Но умерла не Аля, а мама… Точнее – покончила с собой, повесившись в ванной.
Алю забрала тетя Рая, а через пару дней за ней приехал дедушка Боря. Папин отец. И увез внучку в Питер. Навсегда.
Квартира дедушки Бори и бабушки Нины на Петроградской стороне тоже была будь здоров! Не такая, конечно, как у Лидочкиной семьи, и все же. Три большие комнаты, два чулана, где бабуля хранила «всякую дрянь», по ее же словам, и кухня с колоннами – вот чудеса! Бабуля объясняла, что раньше здесь, вероятно, была столовая. У прежних хозяев. «А кто прежние хозяева?» – спрашивала Аля.

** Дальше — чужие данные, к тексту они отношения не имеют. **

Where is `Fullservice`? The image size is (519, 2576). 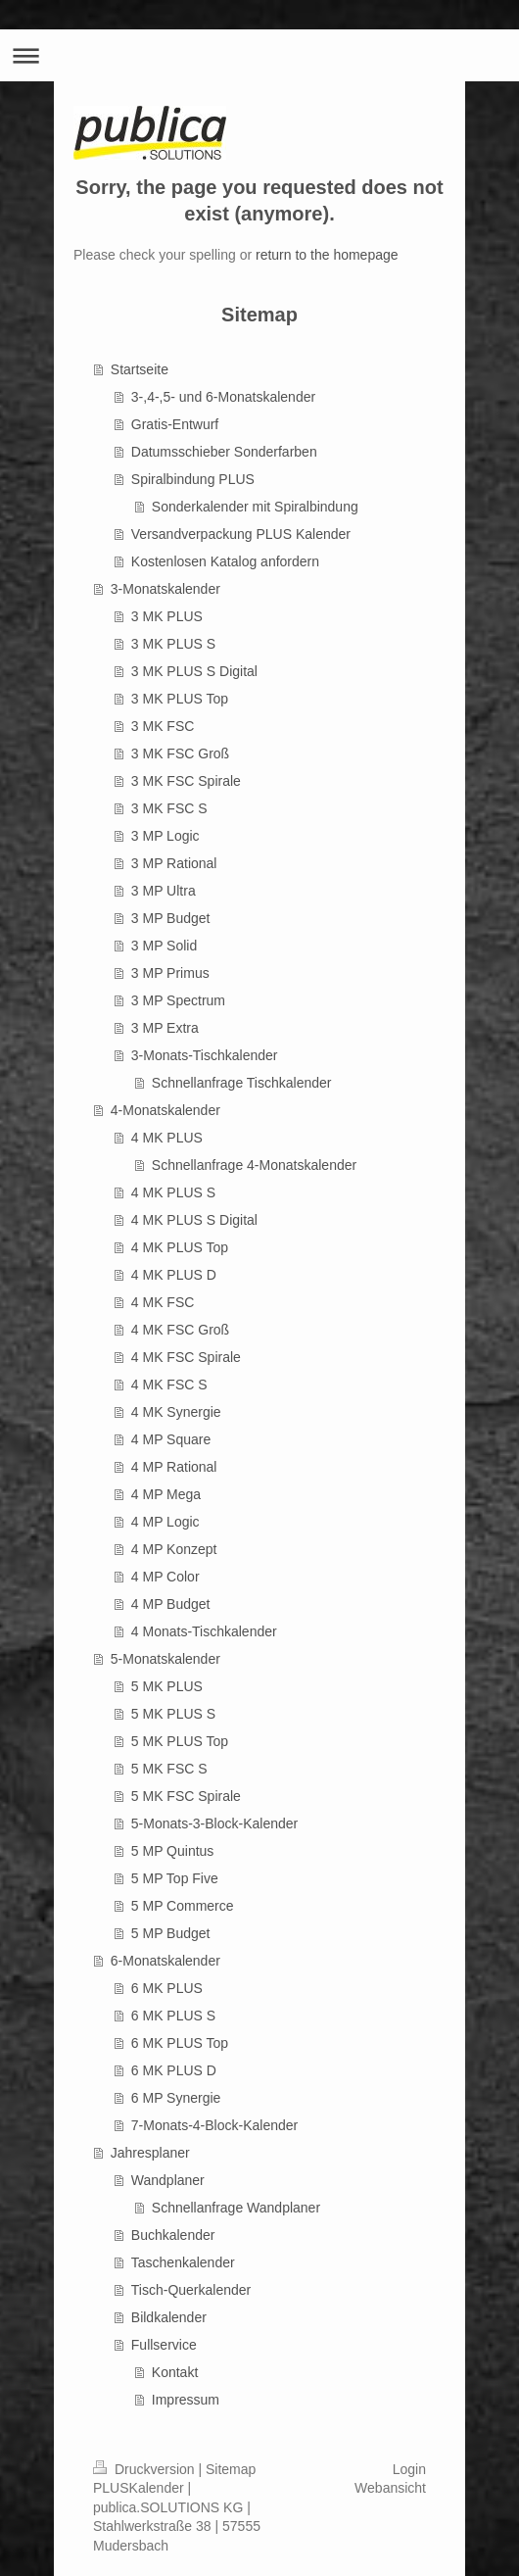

Бабуля вздыхала и отвечала: «Наверное, коммерсанты». Кто такие коммерсанты, Аля не понимала. А бабуля отчего-то объяснять не спешила, только махала рукой.
Жизнь у Ольшанских была чудесная. Аля и мечтать не могла о подобной жизни. Бабуля «держала» домработницу – слово «прислуга» она обронила однажды и тут же со страхом взглянула на внучку.
Домработница Валечка готовила, гладила, стирала и убирала квартиру. Была она чистюлей, каких мало. Круглолицая, крутобедрая, с милым рябым лицом, она полюбила Алю и стала ее жалеть, называя сироткой. «И ты сиротка, и я», – грустно вздыхала Валечка. И почему-то после этих слов Аля сразу начинала реветь, а Валечка тут же получала нагоняй от бабушки Нины.
Дед Борис, огромный, красивый, полноватый, говорящий сочным баритоном, всегда пребывал в замечательном настроении. С утра, умываясь в ванной, он заводил русскую народную «Вдоль по Питерской» или знакомый романс. Особенно Аля любила «Были когда-то и мы рысаками».
Днем уходил на репетицию, а вечером на спектакль. Впрочем, если спектакля не было, дед Борис начинал скучать и принимался «зазывать гостей» – так говорила Валечка.
Гостей она ненавидела: «Припрутся, грязи нанесут да и подожрут все запасы».
Ворчала, а к плите покорно вставала. Дед крутился на кухне, что-то советовал, чем, разумеется, выводил и без того расстроенную Валечку из себя, обсуждал с ней меню и беспокоился, что не хватит закусок.
Валечка минут двадцать молчала, наливаясь бордовой краской, а после начинала орать:
– Борис Самсоныч! А подите вы к черту лысому! – и шла на него своей немаленькой грудью, выталкивая из кухни.
Дед, боясь Валечкиного гнева, тут же убегал в комнату и старался больше не высовываться.
Валечка, вынув из духовки пирожки, стучала в его дверь и примирительно и смущенно, пряча глаза, говорила:
– Попробуй, Самсоныч. Хороши ли?
Растревоженный кухонными запахами дед тут же забывал про обиду и торопливо сжевывал горячий пирожок.
– Пойдет! – хитро подмигивал он, чуть помучив Валечку запоздалым ответом, и та, счастливая, уходила на кухню.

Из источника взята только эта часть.